Meanwhile, Jim Carter, chair of the Preston, South Ribble and Lancashire City Deal, warned that local authorities needed to separate their own local interests from those of the whole county when working in forums such as the LEP.

“I come a little bit wounded from an executive committee where I found that I was constantly having to remind political representatives that they weren’t there solely to represent their borough.

“They must be there to constructively criticise the LEP in terms of its operation across Lancashire and not [suggest] that it’s underperformed because [one area or another] has not got as much as it ought to do.

“The terms of reference [for the scrutiny committee] will have to be very cleverly written in that respect,” Mr Carter added.

External scrutiny of enterprise partnerships across the country was a requirement of a recent government review into the way the organisations operate.
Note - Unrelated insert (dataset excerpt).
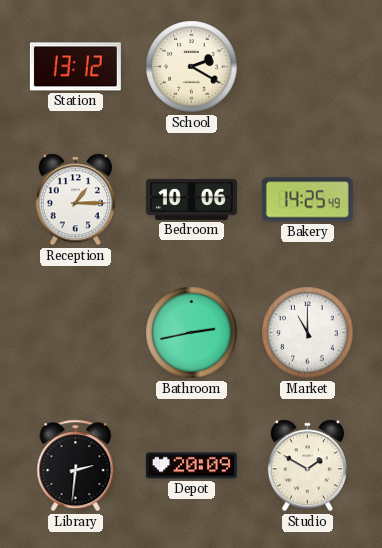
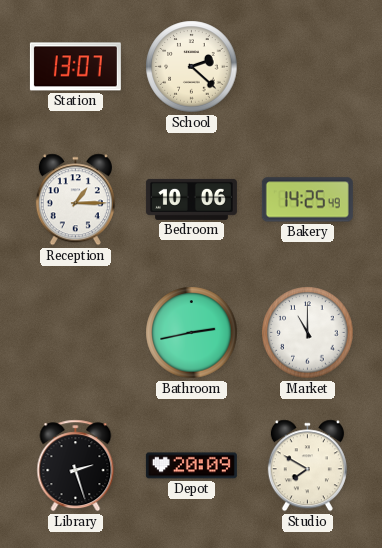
Station: 13:12 -> 13:07
School: 2:20 -> 2:22
Library: 2:31 -> 2:27
Studio: 1:50 -> 7:50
Lancashire’s LEP already had a performance committee, but that will now be replaced by the new scrutiny group.

Interim chief executive of the LEP, Andrew Pettinger, said that the scrutiny process should not become “burdensome” for the organisation’s limited number of officers – and must not duplicate existing requirements to report to the Department for Business, Energy and Industrial Strategy.

“While I’m very much in favour of the scrutiny arrangements…we need to ensure we don’t have too many people keeping the score and not enough people doing [the work],” Mr Pettinger said.